Letters, January 20, 2011, part two

PUBLISHED: 11:42 20 January 2011

Thanks for support to orchestra

SIR – We would like to thank warmly, through your columns, everyone who contributed so generously to three different Christmas and New Year charity collections involving St Albans Symphony Orchestra. Altogether the good people of Hertfordshire have helped us raise nearly £4,000 for charitable causes.

In December, members of the orchestra were delighted to accompany the annual carol concert in aid of Grove House Hospice, held in the Kingsbury Barn, which raised almost £2,000.

Our brass players then braved falling snow in Harpenden and St Albans on the Saturday before Christmas to play carols for shoppers who contributed £450 to a collection for the Multiple Sclerosis Society.

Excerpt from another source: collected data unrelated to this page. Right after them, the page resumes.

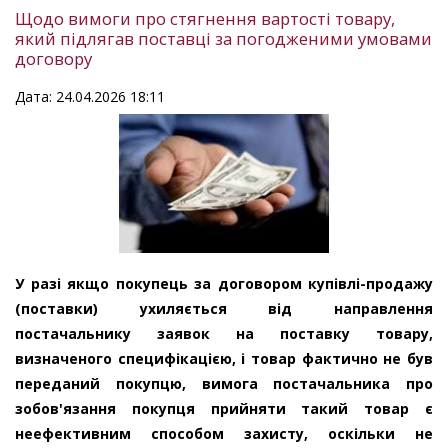
Щодо вимоги про стягнення вартості товару,
який підлягав поставці за погодженими умовами
договору
Дата: 24.04.2026 18:11
У разі якщо покупець за договором купівлі-продажу
(поставки) ухиляється від направлення
постачальнику заявок на поставку товару,
визначеного специфікацією, і товар фактично не був
переданий покупцю, вимога постачальника про
зобов'язання покупця прийняти такий товар є
неефективним способом захисту, оскільки не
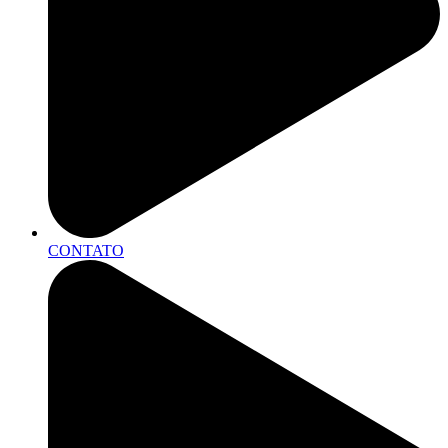
CONTATO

Special thanks go to Costa Coffee and the Maltings Centre management who allowed use of their bandstand at short notice so the music could continue despite the blizzard.

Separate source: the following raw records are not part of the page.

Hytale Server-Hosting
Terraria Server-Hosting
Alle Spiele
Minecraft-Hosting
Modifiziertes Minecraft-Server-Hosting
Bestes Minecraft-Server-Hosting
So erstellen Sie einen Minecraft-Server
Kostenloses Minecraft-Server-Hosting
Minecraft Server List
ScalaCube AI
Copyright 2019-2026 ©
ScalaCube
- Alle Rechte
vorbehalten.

As is traditional, our New Year concert in St Albans Abbey also included a retiring collection divided between a local and a national charity.

This year our large audience made it possible to raise over £1,490 for the Open Door shelter for homeless people in St Albans and for Brain Tumour Research, based in Milton Keynes.

Charitable fundraising is an important part of St Albans Symphony Orchestra’s work, but we are particularly encouraged that people have donated record sums at a time of economic uncertainty.

We are very grateful indeed.

BJORN BANTOCK (Conductor) and KIERAN McGUIRK (Chairman)

St Albans Symphony Orchestra

Wife’s rescuers and carers praised

SIR – I would like to thank all those kind people who helped my wife following her fall in St Peters Street, outside Ottoways office, on Sunday, December 19, at about 4pm.

She suffered concussion and a cut to her head and is now recovering slowly. The treatment she received from ambulance crews and staff at the QEII hospital was first class.

BRIAN BRANCH

Evans Grove, St Albans

No support for Ryder memorial

SIR – I must apologise to Dick Biddle for failing to make myself clear in my letter (January 6).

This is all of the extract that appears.